Born in Cleveland, Blackwell grew up in northeastern Ohio. After receiving a B.A. in chemistry from Oberlin College, in Ohio, she moved west to California Institute of Technology to pursue a Ph.D. with Chemistry Nobel Laureate Robert H. Grubbs. Blackwell then went to Boston for a postdoc at Harvard University with Stuart Schreiber. In 2002, she joined the faculty at the University of Wisconsin, Madison, as an assistant professor and received tenure in 2008.

When Blackwell started her independent career, her team first built chemical words used by bacteria and then started modifying them to see whether she could expand the lexicon of bacteria. The molecular words used by bacteria include such diverse chemicals as homoserine lactones and modified peptides.

Blackwell “astutely recognized that she could use chemistry to intercept and/or direct bacterial conversations by creating her own small-molecule language. Using organic synthesis, she has generated compounds that inhibit or activate quorum-sensing processes,” notes Laura L. Kiessling, a chemical biologist at UW. Some of the molecules Blackwell built prevent bacteria from orchestrating group activities such as infection, whereas others seem to lubricate conversation. Blackwell recently cofounded Apartia Pharmaceuticals, in Madison, to pursue the potential therapeutic applications of her lab’s molecules.

“Given this impressive record of accomplishment, one might suppose that Dr. Blackwell had studied quorum sensing or some aspect of microbiology as a graduate student or postdoctoral fellow. She did not,” Kiessling adds.

“I’m deeply interested in what actually makes molecules bioactive and how chemists can modulate that by tinkering with their molecular structures,” Blackwell says. “Quorum sensing is a real playground for that philosophy.”
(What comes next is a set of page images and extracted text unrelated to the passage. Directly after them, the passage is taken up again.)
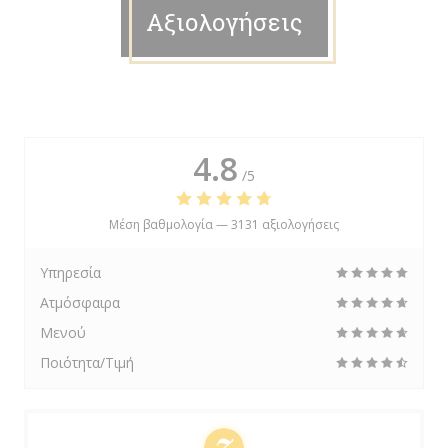
Αξιολογήσεις
4.8
/5
Μέση βαθμολογία —
3131 αξιολογήσεις
Υπηρεσία
Ατμόσφαιρα
Μενού
Ποιότητα/Τιμή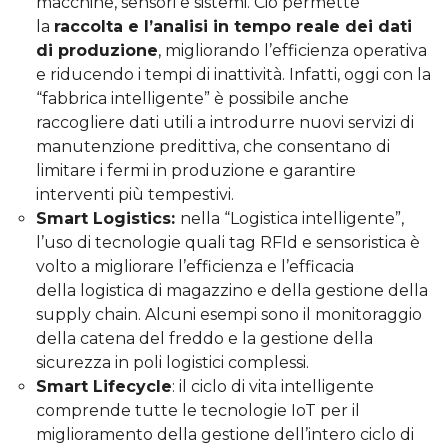
macchine, sensori e sistemi. Ciò permette
la
raccolta e l’analisi in tempo reale dei dati
di produzione
, migliorando l’efficienza operativa
e riducendo i tempi di inattività. Infatti, oggi con la
“fabbrica intelligente” è possibile anche
raccogliere dati utili a introdurre nuovi servizi di
manutenzione predittiva, che consentano di
limitare i fermi in produzione e garantire
interventi più tempestivi.
Smart Logistics:
nella “Logistica intelligente”,
l’uso di tecnologie quali tag RFId e sensoristica è
volto a migliorare l’efficienza e l’efficacia
della logistica di magazzino e della gestione della
supply chain. Alcuni esempi sono il monitoraggio
della catena del freddo e la gestione della
sicurezza in poli logistici complessi.
Smart Lifecycle
: il ciclo di vita intelligente
comprende tutte le tecnologie IoT per il
miglioramento della gestione dell’intero ciclo di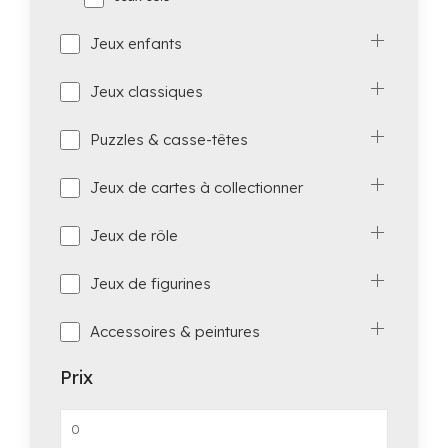
Jeux enfants
Jeux classiques
Puzzles & casse-têtes
Jeux de cartes à collectionner
Jeux de rôle
Jeux de figurines
Accessoires & peintures
Prix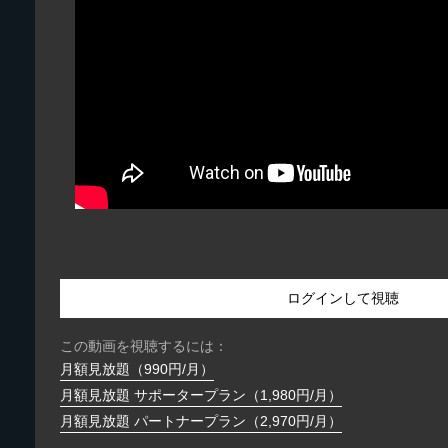
ログインして視聴
この動画を視聴するには：
月額見放題（990円/月）
月額見放題 サポータープラン（1,980円/月）
月額見放題 パートナープラン（2,970円/月）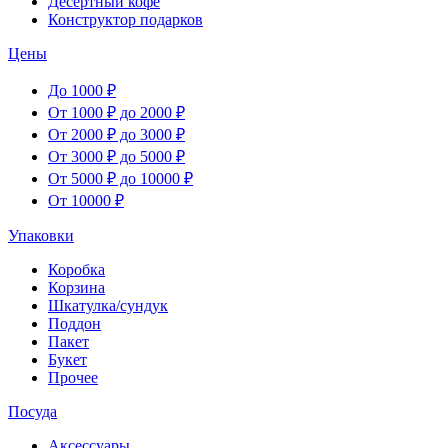
Десертный кофе
Конструктор подарков
Цены
До 1000 ₽
От 1000 ₽ до 2000 ₽
От 2000 ₽ до 3000 ₽
От 3000 ₽ до 5000 ₽
От 5000 ₽ до 10000 ₽
От 10000 ₽
Упаковки
Коробка
Корзина
Шкатулка/сундук
Поддон
Пакет
Букет
Прочее
Посуда
Аксессуары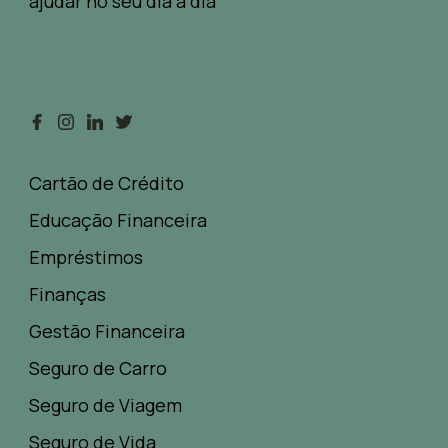
ajudar no seu dia a dia
Cartão de Crédito
Educação Financeira
Empréstimos
Finanças
Gestão Financeira
Seguro de Carro
Seguro de Viagem
Seguro de Vida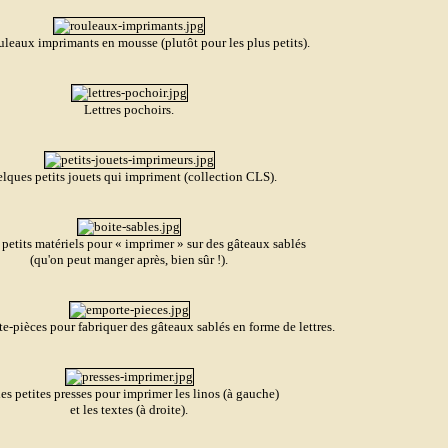
uleaux imprimants en mousse (plutôt pour les plus petits).
Lettres pochoirs.
lques petits jouets qui impriment (collection CLS).
 petits matériels pour
« imprimer » sur des gâteaux sablés
(qu'on peut manger après, bien sûr
!)
.
e-pièces pour fabriquer des gâteaux sablés en forme de lettres.
ies petites presses pour imprimer les linos (à gauche)
et les textes (à droite).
Now, Blackwell says her team is “moving into more complicated systems.” Molecular conversations very frequently happen at the interface of bacterial and eukaryotic cohabitation—everything from nitrogen fixation in plants to chronic infections in humans. Blackwell wants to figure out the role of quorum sensing in interactions between bacteria and eukaryotic cells. “We’d like to understand how quorum sensing impacts host colonization and see if we can use nonnative molecules to perturb any potential cross talk,” she says. She’s also interested in studying the possible role of chemical communication in biofilms, where hundreds of bacteria from different species live, compete, and cohabitate.

When she’s not in the lab, Blackwell enjoys traveling and spending time in the outdoors, but these days, she and her husband are kept pretty busy with their one-year-old baby, Hannah, she says.